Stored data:
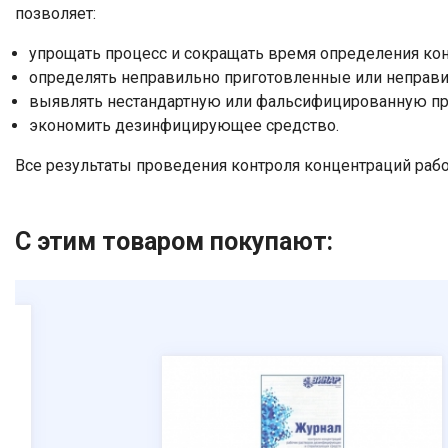
позволяет:
упрощать процесс и сокращать время определения ко
определять неправильно приготовленные или неправи
выявлять нестандартную или фальсифицированную п
экономить дезинфицирующее средство.
Все результаты проведения контроля концентраций раб
С этим товаром покупают:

▸ **AIM OF THE EXERCISE**
A verbatim copy of the records above, without pictures, is required.

▸ **ANSWER BOX**
позволяет:
упрощать процесс и сокращать время определения ко
определять неправильно приготовленные или неправи
выявлять нестандартную или фальсифицированную п
экономить дезинфицирующее средство.
Все результаты проведения контроля концентраций раб
С этим товаром покупают:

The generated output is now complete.